**Exercise details:** Whenever a line of the data below holds the string "scrollbar", copy that line.
Start of Task material
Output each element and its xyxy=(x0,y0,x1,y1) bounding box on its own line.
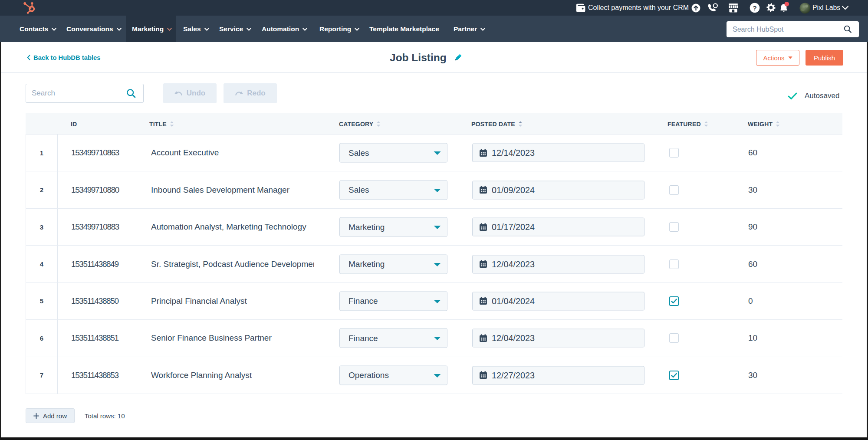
svg-text:?: ? xyxy=(753,4,756,12)
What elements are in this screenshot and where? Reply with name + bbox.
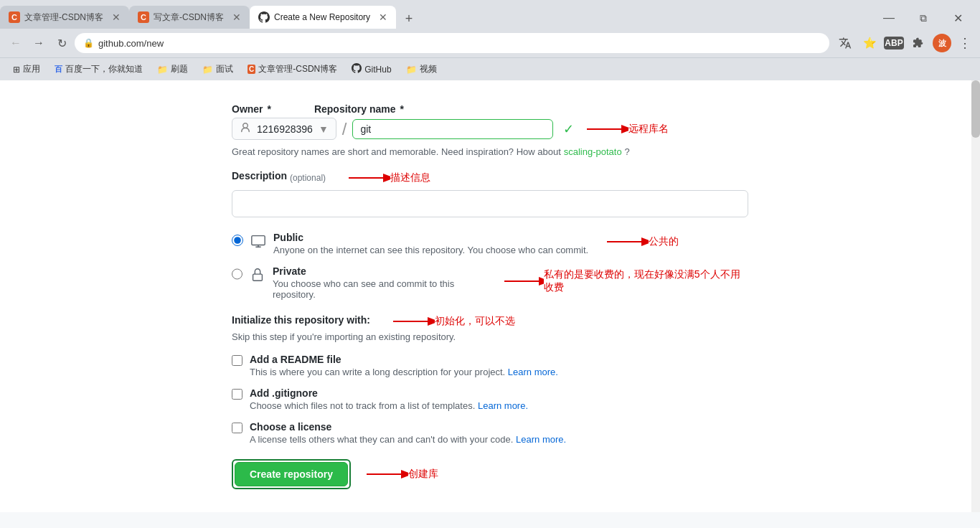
owner-value: 1216928396 (257, 123, 313, 135)
description-label: Description (232, 170, 287, 182)
repo-name-valid-icon: ✓ (563, 121, 574, 137)
readme-details: Add a README file This is where you can … (250, 354, 558, 377)
remote-repo-annotation: 远程库名 (585, 122, 669, 136)
user-avatar[interactable]: 波 (933, 34, 951, 52)
forward-button[interactable]: → (29, 33, 49, 53)
create-btn-row: Create repository 创建库 (232, 459, 748, 489)
repo-name-label: Repository name (314, 103, 396, 115)
browser-chrome: C 文章管理-CSDN博客 ✕ C 写文章-CSDN博客 ✕ Create a … (0, 0, 980, 80)
init-subtitle: Skip this step if you're importing an ex… (232, 331, 748, 342)
suggestion-link[interactable]: scaling-potato (564, 146, 622, 157)
tab-favicon-github (258, 11, 270, 23)
owner-label: Owner (232, 103, 263, 115)
arrow-init-icon (392, 314, 435, 329)
tab-csdn-article[interactable]: C 文章管理-CSDN博客 ✕ (0, 6, 129, 29)
create-repository-button[interactable]: Create repository (235, 462, 348, 486)
tab-bar: C 文章管理-CSDN博客 ✕ C 写文章-CSDN博客 ✕ Create a … (0, 0, 980, 29)
create-btn-wrapper: Create repository (232, 459, 351, 489)
public-title: Public (273, 232, 588, 243)
arrow-private-icon (503, 274, 544, 288)
minimize-button[interactable]: — (872, 7, 905, 29)
readme-checkbox[interactable] (232, 355, 242, 366)
address-text: github.com/new (98, 38, 164, 49)
bookmark-video[interactable]: 📁 视频 (402, 62, 441, 77)
tab-close-csdn1[interactable]: ✕ (112, 12, 121, 22)
license-learn-more-link[interactable]: Learn more. (516, 434, 566, 445)
public-option-row: Public Anyone on the internet can see th… (232, 232, 748, 255)
private-option-details: Private You choose who can see and commi… (273, 265, 486, 300)
create-annotation: 创建库 (365, 467, 438, 481)
extensions-icon[interactable] (908, 33, 928, 53)
public-annotation: 公共的 (606, 235, 679, 249)
menu-button[interactable]: ⋮ (956, 32, 974, 54)
form-container: Owner * Repository name * 1216928396 ▼ (217, 80, 763, 512)
private-radio[interactable] (232, 268, 242, 280)
public-desc: Anyone on the internet can see this repo… (273, 245, 588, 255)
arrow-remote-repo-icon (585, 122, 628, 136)
description-annotation: 描述信息 (347, 171, 430, 185)
scrollbar-track[interactable] (971, 80, 980, 512)
private-annotation: 私有的是要收费的，现在好像没满5个人不用收费 (503, 268, 748, 294)
back-button[interactable]: ← (6, 33, 26, 53)
translate-icon[interactable] (835, 33, 855, 53)
public-radio[interactable] (232, 235, 243, 246)
private-icon (250, 267, 265, 285)
description-input[interactable] (232, 190, 748, 217)
gitignore-row: Add .gitignore Choose which files not to… (232, 387, 748, 411)
toolbar-actions: ⭐ ABP 波 ⋮ (835, 32, 974, 54)
bookmark-github[interactable]: GitHub (347, 62, 395, 77)
description-optional: (optional) (290, 173, 326, 183)
adblocker-icon[interactable]: ABP (884, 37, 904, 50)
tab-label-csdn1: 文章管理-CSDN博客 (24, 11, 103, 24)
baidu-icon: 百 (55, 64, 62, 75)
public-option: Public Anyone on the internet can see th… (232, 232, 588, 255)
close-button[interactable]: ✕ (941, 7, 974, 29)
readme-desc: This is where you can write a long descr… (250, 367, 558, 377)
new-tab-button[interactable]: + (399, 9, 419, 29)
tab-close-github[interactable]: ✕ (379, 12, 387, 22)
repo-name-input[interactable] (352, 119, 553, 139)
description-input-container (232, 190, 748, 217)
public-option-details: Public Anyone on the internet can see th… (273, 232, 588, 255)
repo-name-label-container: Repository name * (314, 103, 404, 115)
star-icon[interactable]: ⭐ (859, 33, 880, 53)
gitignore-checkbox[interactable] (232, 389, 242, 400)
bookmark-leetcode[interactable]: 📁 刷题 (153, 62, 192, 77)
restore-button[interactable]: ⧉ (907, 7, 940, 29)
gitignore-learn-more-link[interactable]: Learn more. (478, 400, 528, 411)
create-annotation-label: 创建库 (408, 468, 438, 481)
csdn-icon: C (248, 65, 255, 74)
page-content: Owner * Repository name * 1216928396 ▼ (0, 80, 980, 512)
bookmark-csdn[interactable]: C 文章管理-CSDN博客 (243, 62, 341, 77)
tab-label-csdn2: 写文章-CSDN博客 (154, 11, 224, 24)
bookmark-interview[interactable]: 📁 面试 (198, 62, 237, 77)
gitignore-desc: Choose which files not to track from a l… (250, 400, 528, 411)
owner-dropdown-icon: ▼ (319, 123, 329, 135)
tab-csdn-write[interactable]: C 写文章-CSDN博客 ✕ (129, 6, 250, 29)
public-annotation-label: 公共的 (649, 235, 679, 248)
svg-rect-7 (253, 274, 263, 280)
address-bar[interactable]: 🔒 github.com/new (75, 33, 829, 53)
repo-name-required: * (400, 103, 403, 115)
license-row: Choose a license A license tells others … (232, 421, 748, 445)
init-annotation: 初始化，可以不选 (392, 314, 515, 329)
bookmark-baidu[interactable]: 百 百度一下，你就知道 (50, 62, 147, 77)
bookmark-apps[interactable]: ⊞ 应用 (9, 62, 44, 77)
visibility-section: Public Anyone on the internet can see th… (232, 232, 748, 300)
description-label-row: Description (optional) 描述信息 (232, 170, 748, 186)
apps-grid-icon: ⊞ (13, 65, 20, 75)
suggestion-row: Great repository names are short and mem… (232, 146, 748, 157)
gitignore-details: Add .gitignore Choose which files not to… (250, 387, 528, 411)
browser-toolbar: ← → ↻ 🔒 github.com/new ⭐ ABP 波 ⋮ (0, 29, 980, 57)
license-checkbox[interactable] (232, 423, 242, 433)
license-label: Choose a license (250, 421, 566, 433)
refresh-button[interactable]: ↻ (52, 33, 72, 53)
folder-icon-3: 📁 (406, 65, 417, 75)
tab-github-new-repo[interactable]: Create a New Repository ✕ (250, 6, 396, 29)
arrow-description-icon (347, 171, 390, 185)
owner-selector[interactable]: 1216928396 ▼ (232, 118, 336, 140)
scrollbar-thumb[interactable] (971, 80, 980, 138)
tab-close-csdn2[interactable]: ✕ (232, 12, 241, 22)
readme-learn-more-link[interactable]: Learn more. (508, 367, 558, 377)
public-icon (250, 233, 266, 251)
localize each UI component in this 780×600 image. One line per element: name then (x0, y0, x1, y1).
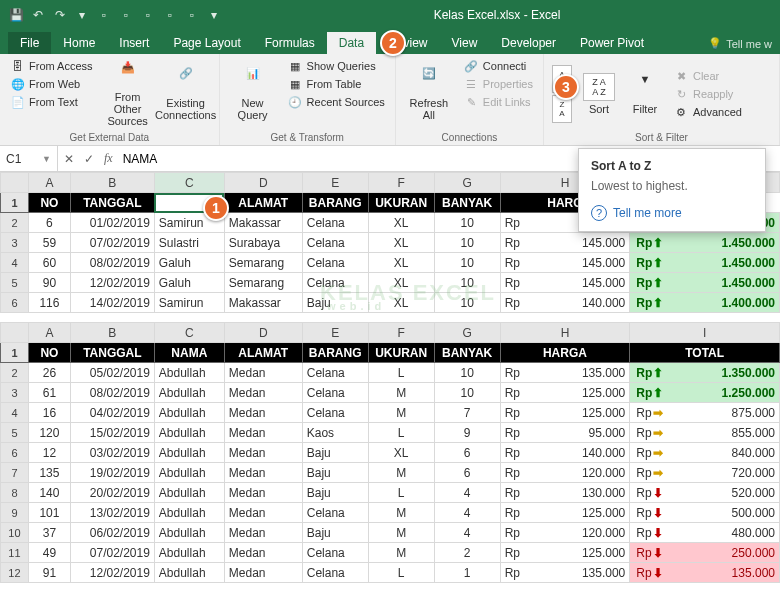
cell[interactable]: M (368, 463, 434, 483)
cell[interactable]: M (368, 383, 434, 403)
filter-button[interactable]: ▼ Filter (626, 73, 664, 115)
cell[interactable]: Rp135.000 (500, 563, 630, 583)
cell[interactable]: 10 (434, 253, 500, 273)
cell[interactable]: Makassar (224, 293, 302, 313)
cell[interactable]: 37 (28, 523, 70, 543)
row-header[interactable]: 3 (1, 383, 29, 403)
cell[interactable]: XL (368, 213, 434, 233)
cell[interactable]: ⬇ Rp135.000 (630, 563, 780, 583)
cell[interactable]: Semarang (224, 253, 302, 273)
cell[interactable]: Baju (302, 483, 368, 503)
tab-developer[interactable]: Developer (489, 32, 568, 54)
cell[interactable]: Abdullah (154, 403, 224, 423)
cell[interactable]: 20/02/2019 (70, 483, 154, 503)
cell[interactable]: 26 (28, 363, 70, 383)
qat-item-icon[interactable]: ▫ (140, 7, 156, 23)
col-header[interactable]: F (368, 323, 434, 343)
cell[interactable]: 91 (28, 563, 70, 583)
row-header[interactable]: 10 (1, 523, 29, 543)
cell[interactable]: Medan (224, 563, 302, 583)
advanced-button[interactable]: ⚙Advanced (672, 104, 744, 120)
cell[interactable]: XL (368, 253, 434, 273)
col-header[interactable]: H (500, 323, 630, 343)
tab-insert[interactable]: Insert (107, 32, 161, 54)
connections-button[interactable]: 🔗Connecti (462, 58, 535, 74)
cell[interactable]: 12 (28, 443, 70, 463)
cell[interactable]: 6 (434, 463, 500, 483)
cell[interactable]: Kaos (302, 423, 368, 443)
cell[interactable]: NAMA (154, 343, 224, 363)
cell[interactable]: ➡ Rp840.000 (630, 443, 780, 463)
cell[interactable]: 101 (28, 503, 70, 523)
select-all-corner[interactable] (1, 173, 29, 193)
cell[interactable]: Celana (302, 273, 368, 293)
new-query-button[interactable]: 📊 New Query (228, 58, 278, 130)
cell[interactable]: 116 (28, 293, 70, 313)
col-header[interactable]: E (302, 323, 368, 343)
col-header[interactable]: D (224, 323, 302, 343)
col-header[interactable]: E (302, 173, 368, 193)
cell[interactable]: Celana (302, 253, 368, 273)
tab-home[interactable]: Home (51, 32, 107, 54)
cell[interactable]: Rp140.000 (500, 443, 630, 463)
from-table-button[interactable]: ▦From Table (286, 76, 387, 92)
undo-icon[interactable]: ↶ (30, 7, 46, 23)
enter-icon[interactable]: ✓ (84, 152, 94, 166)
cell[interactable]: TOTAL (630, 343, 780, 363)
cell[interactable]: Medan (224, 463, 302, 483)
cell[interactable]: Celana (302, 233, 368, 253)
cell[interactable]: BARANG (302, 343, 368, 363)
row-header[interactable]: 2 (1, 363, 29, 383)
cell[interactable]: Abdullah (154, 463, 224, 483)
cell[interactable]: 13/02/2019 (70, 503, 154, 523)
cell[interactable]: XL (368, 273, 434, 293)
cell[interactable]: Abdullah (154, 423, 224, 443)
cell[interactable]: 49 (28, 543, 70, 563)
cell[interactable]: Celana (302, 503, 368, 523)
cell[interactable]: 03/02/2019 (70, 443, 154, 463)
cell[interactable]: ⬇ Rp480.000 (630, 523, 780, 543)
cell[interactable]: ALAMAT (224, 343, 302, 363)
tab-file[interactable]: File (8, 32, 51, 54)
row-header[interactable]: 2 (1, 213, 29, 233)
cell[interactable]: 120 (28, 423, 70, 443)
row-header[interactable]: 12 (1, 563, 29, 583)
cell[interactable]: 10 (434, 233, 500, 253)
cell[interactable]: Medan (224, 363, 302, 383)
cell[interactable]: ⬇ Rp500.000 (630, 503, 780, 523)
cell[interactable]: Rp125.000 (500, 403, 630, 423)
cell[interactable]: Surabaya (224, 233, 302, 253)
refresh-all-button[interactable]: 🔄 Refresh All (404, 58, 454, 130)
cell[interactable]: Medan (224, 523, 302, 543)
cell[interactable]: Rp145.000 (500, 233, 630, 253)
tab-formulas[interactable]: Formulas (253, 32, 327, 54)
cell[interactable]: 6 (28, 213, 70, 233)
cell[interactable]: 90 (28, 273, 70, 293)
cell[interactable]: 08/02/2019 (70, 383, 154, 403)
col-header[interactable]: D (224, 173, 302, 193)
cell[interactable]: 05/02/2019 (70, 363, 154, 383)
col-header[interactable]: A (28, 323, 70, 343)
cell[interactable]: 140 (28, 483, 70, 503)
cell[interactable]: Medan (224, 503, 302, 523)
cell[interactable]: BANYAK (434, 343, 500, 363)
qat-more-icon[interactable]: ▾ (74, 7, 90, 23)
cell[interactable]: 16 (28, 403, 70, 423)
edit-links-button[interactable]: ✎Edit Links (462, 94, 535, 110)
row-header[interactable]: 8 (1, 483, 29, 503)
qat-dropdown-icon[interactable]: ▾ (206, 7, 222, 23)
cell[interactable]: UKURAN (368, 343, 434, 363)
cell[interactable]: Medan (224, 483, 302, 503)
show-queries-button[interactable]: ▦Show Queries (286, 58, 387, 74)
col-header[interactable]: C (154, 323, 224, 343)
cell[interactable]: Celana (302, 383, 368, 403)
sort-button[interactable]: Z AA Z Sort (580, 73, 618, 115)
cell[interactable]: Rp120.000 (500, 463, 630, 483)
cell[interactable]: Rp140.000 (500, 293, 630, 313)
tooltip-tell-me-more[interactable]: ? Tell me more (591, 205, 753, 221)
cell[interactable]: ⬆ Rp1.250.000 (630, 383, 780, 403)
from-web-button[interactable]: 🌐From Web (8, 76, 95, 92)
cell[interactable]: Baju (302, 523, 368, 543)
cell[interactable]: 07/02/2019 (70, 543, 154, 563)
row-header[interactable]: 4 (1, 253, 29, 273)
End of Task material
**Reply:**
scrollbar-track[interactable] (971, 80, 980, 512)
scrollbar-thumb[interactable] (971, 80, 980, 138)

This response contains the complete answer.